Ralph blushed red, and said: “Nay, I will not ask her this.” Then he was silent; the new-comer looked from one to the other, and said nothing. At last Ralph spake: “Look you, Clement, my friend, I wot well how thou wouldst make my goings safe, even if it were to thy loss, and I thank thee for it: but I deem I shall do no better than putting myself into this man’s hands, since he has a let-pass for the lands of him of Utterbol: and meseemeth from all that I have heard, that a half score or a score, or for the matter of that an hundred men-at-arms would not be enough to fight a way to Utterbol, and their gathering together would draw folk upon them, who would not meddle with two men journeying together, even if they had no let-pass of this mighty man.” Clement sighed and grunted, and then said: “Well, lord, maybe thou art right.”

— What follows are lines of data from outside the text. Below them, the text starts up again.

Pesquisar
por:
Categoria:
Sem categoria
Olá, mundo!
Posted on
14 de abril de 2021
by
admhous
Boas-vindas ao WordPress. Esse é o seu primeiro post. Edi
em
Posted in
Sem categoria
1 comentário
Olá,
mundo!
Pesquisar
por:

“Yea,” said the guide, “he is as right as may be: I have not spoken before lest ye might have deemed me untrusty: but now I tell thee this, that never should a small band of men unknown win through the lands of the Lord of Utterbol, or the land debatable that lieth betwixt them and Goldburg.”
Ralph nodded friendly at him as he spake; but Clement looked on him sternly; and the man beheld his scowling face innocently, and took no heed of it.
Then said Ralph: “As to Bull Shockhead, I will speak to him anon; but I will not take him with me; for indeed I fear lest his mountain-pride grow up over greenly at whiles and entangle me in some thicket of peril hard to win out of.”
“Well,” said Clement, “and when wilt thou depart?” “To-morrow,” said Ralph, “if my faring-fellow be ready for me by then.” “I am all ready,” said the man: “if thou wilt ride out by the east gate about two hours before noon to-morrow, I will abide thee on a good horse with all that we may need for the journey: and now I ask leave.” “Thou hast it,” said Clement.
So the man departed, and those two being left alone, Master Clement said: “Well, I deemed that nothing else would come of it: and I fear that thy gossip will be ill-content with me; for great is the peril.” “Yea,” said Ralph, “and great the reward.” Clement smiled and sighed, and said: “Well, lad, even so hath a many thought before thee, wise men as well as fools.” Ralph looked at him and reddened, and departed from him a little, and went walking in the cloister there to and fro, and pondered these matters; and whatever he might do, still would that trim figure be before his eyes which he had looked on so gladly erewhile in the hostel of Bourton Abbas; and he said aloud to himself: “Surely she needeth me, and draweth me to her whether I will or no.” So wore the day.